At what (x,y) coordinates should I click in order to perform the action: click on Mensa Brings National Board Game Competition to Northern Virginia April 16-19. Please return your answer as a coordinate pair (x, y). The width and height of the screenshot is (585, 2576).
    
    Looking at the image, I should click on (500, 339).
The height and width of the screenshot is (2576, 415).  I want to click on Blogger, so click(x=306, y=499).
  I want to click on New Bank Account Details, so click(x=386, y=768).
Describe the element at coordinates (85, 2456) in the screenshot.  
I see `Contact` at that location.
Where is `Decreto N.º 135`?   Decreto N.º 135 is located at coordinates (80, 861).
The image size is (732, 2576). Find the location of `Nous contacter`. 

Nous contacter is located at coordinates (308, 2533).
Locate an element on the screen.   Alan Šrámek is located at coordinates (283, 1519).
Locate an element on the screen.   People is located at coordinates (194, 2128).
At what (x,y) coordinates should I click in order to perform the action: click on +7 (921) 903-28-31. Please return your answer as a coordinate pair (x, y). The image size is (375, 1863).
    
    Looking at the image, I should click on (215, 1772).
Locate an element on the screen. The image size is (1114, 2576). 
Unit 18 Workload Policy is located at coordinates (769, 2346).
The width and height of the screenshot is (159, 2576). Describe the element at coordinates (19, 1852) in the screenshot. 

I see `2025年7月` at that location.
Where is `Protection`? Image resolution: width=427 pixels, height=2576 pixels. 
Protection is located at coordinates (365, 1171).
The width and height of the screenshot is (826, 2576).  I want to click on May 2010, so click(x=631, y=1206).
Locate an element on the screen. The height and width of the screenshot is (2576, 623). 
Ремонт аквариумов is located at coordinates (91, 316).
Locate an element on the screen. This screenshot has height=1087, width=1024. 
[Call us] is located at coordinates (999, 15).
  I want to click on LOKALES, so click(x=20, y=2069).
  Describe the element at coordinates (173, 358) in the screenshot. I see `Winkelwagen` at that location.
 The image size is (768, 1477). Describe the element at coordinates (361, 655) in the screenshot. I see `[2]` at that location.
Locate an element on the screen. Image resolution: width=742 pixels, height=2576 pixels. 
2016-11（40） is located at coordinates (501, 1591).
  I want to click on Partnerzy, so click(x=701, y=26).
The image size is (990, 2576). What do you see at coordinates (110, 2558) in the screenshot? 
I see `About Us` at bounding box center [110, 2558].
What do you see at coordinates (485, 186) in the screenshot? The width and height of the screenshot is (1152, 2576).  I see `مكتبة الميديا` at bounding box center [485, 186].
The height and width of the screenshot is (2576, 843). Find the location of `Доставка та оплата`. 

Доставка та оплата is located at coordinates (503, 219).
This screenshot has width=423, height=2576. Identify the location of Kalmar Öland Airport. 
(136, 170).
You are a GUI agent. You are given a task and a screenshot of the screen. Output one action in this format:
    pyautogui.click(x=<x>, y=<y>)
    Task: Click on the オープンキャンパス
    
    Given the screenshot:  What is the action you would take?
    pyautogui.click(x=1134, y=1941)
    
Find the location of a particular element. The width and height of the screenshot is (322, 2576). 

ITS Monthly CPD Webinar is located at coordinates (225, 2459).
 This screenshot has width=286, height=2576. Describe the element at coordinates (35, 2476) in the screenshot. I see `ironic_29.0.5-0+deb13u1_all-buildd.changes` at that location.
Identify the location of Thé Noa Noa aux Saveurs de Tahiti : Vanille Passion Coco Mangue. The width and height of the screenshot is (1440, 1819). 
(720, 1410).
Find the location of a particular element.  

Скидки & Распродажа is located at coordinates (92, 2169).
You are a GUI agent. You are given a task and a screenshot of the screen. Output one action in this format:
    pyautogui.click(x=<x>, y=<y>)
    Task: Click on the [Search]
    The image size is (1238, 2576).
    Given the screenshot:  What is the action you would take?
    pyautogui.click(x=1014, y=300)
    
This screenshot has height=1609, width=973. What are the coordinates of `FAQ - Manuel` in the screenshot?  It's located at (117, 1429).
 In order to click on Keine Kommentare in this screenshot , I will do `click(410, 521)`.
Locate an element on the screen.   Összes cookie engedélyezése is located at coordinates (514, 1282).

________

=== What the task requires ===
Transcribe the listing above verbatim.

=== Task answer ===
At what (x,y) coordinates should I click in order to perform the action: click on Mensa Brings National Board Game Competition to Northern Virginia April 16-19. Please return your answer as a coordinate pair (x, y). The width and height of the screenshot is (585, 2576).
    
    Looking at the image, I should click on (500, 339).
The height and width of the screenshot is (2576, 415).  I want to click on Blogger, so click(x=306, y=499).
  I want to click on New Bank Account Details, so click(x=386, y=768).
Describe the element at coordinates (85, 2456) in the screenshot.  
I see `Contact` at that location.
Where is `Decreto N.º 135`?   Decreto N.º 135 is located at coordinates (80, 861).
The image size is (732, 2576). Find the location of `Nous contacter`. 

Nous contacter is located at coordinates (308, 2533).
Locate an element on the screen.   Alan Šrámek is located at coordinates (283, 1519).
Locate an element on the screen.   People is located at coordinates (194, 2128).
At what (x,y) coordinates should I click in order to perform the action: click on +7 (921) 903-28-31. Please return your answer as a coordinate pair (x, y). The image size is (375, 1863).
    
    Looking at the image, I should click on (215, 1772).
Locate an element on the screen. The image size is (1114, 2576). 
Unit 18 Workload Policy is located at coordinates (769, 2346).
The width and height of the screenshot is (159, 2576). Describe the element at coordinates (19, 1852) in the screenshot. 

I see `2025年7月` at that location.
Where is `Protection`? Image resolution: width=427 pixels, height=2576 pixels. 
Protection is located at coordinates (365, 1171).
The width and height of the screenshot is (826, 2576).  I want to click on May 2010, so click(x=631, y=1206).
Locate an element on the screen. The height and width of the screenshot is (2576, 623). 
Ремонт аквариумов is located at coordinates (91, 316).
Locate an element on the screen. This screenshot has height=1087, width=1024. 
[Call us] is located at coordinates (999, 15).
  I want to click on LOKALES, so click(x=20, y=2069).
  Describe the element at coordinates (173, 358) in the screenshot. I see `Winkelwagen` at that location.
 The image size is (768, 1477). Describe the element at coordinates (361, 655) in the screenshot. I see `[2]` at that location.
Locate an element on the screen. Image resolution: width=742 pixels, height=2576 pixels. 
2016-11（40） is located at coordinates (501, 1591).
  I want to click on Partnerzy, so click(x=701, y=26).
The image size is (990, 2576). What do you see at coordinates (110, 2558) in the screenshot? 
I see `About Us` at bounding box center [110, 2558].
What do you see at coordinates (485, 186) in the screenshot? The width and height of the screenshot is (1152, 2576).  I see `مكتبة الميديا` at bounding box center [485, 186].
The height and width of the screenshot is (2576, 843). Find the location of `Доставка та оплата`. 

Доставка та оплата is located at coordinates (503, 219).
This screenshot has width=423, height=2576. Identify the location of Kalmar Öland Airport. 
(136, 170).
You are a GUI agent. You are given a task and a screenshot of the screen. Output one action in this format:
    pyautogui.click(x=<x>, y=<y>)
    Task: Click on the オープンキャンパス
    
    Given the screenshot:  What is the action you would take?
    pyautogui.click(x=1134, y=1941)
    
Find the location of a particular element. The width and height of the screenshot is (322, 2576). 

ITS Monthly CPD Webinar is located at coordinates (225, 2459).
 This screenshot has width=286, height=2576. Describe the element at coordinates (35, 2476) in the screenshot. I see `ironic_29.0.5-0+deb13u1_all-buildd.changes` at that location.
Identify the location of Thé Noa Noa aux Saveurs de Tahiti : Vanille Passion Coco Mangue. The width and height of the screenshot is (1440, 1819). 
(720, 1410).
Find the location of a particular element.  

Скидки & Распродажа is located at coordinates (92, 2169).
You are a GUI agent. You are given a task and a screenshot of the screen. Output one action in this format:
    pyautogui.click(x=<x>, y=<y>)
    Task: Click on the [Search]
    The image size is (1238, 2576).
    Given the screenshot:  What is the action you would take?
    pyautogui.click(x=1014, y=300)
    
This screenshot has height=1609, width=973. What are the coordinates of `FAQ - Manuel` in the screenshot?  It's located at (117, 1429).
 In order to click on Keine Kommentare in this screenshot , I will do `click(410, 521)`.
Locate an element on the screen.   Összes cookie engedélyezése is located at coordinates (514, 1282).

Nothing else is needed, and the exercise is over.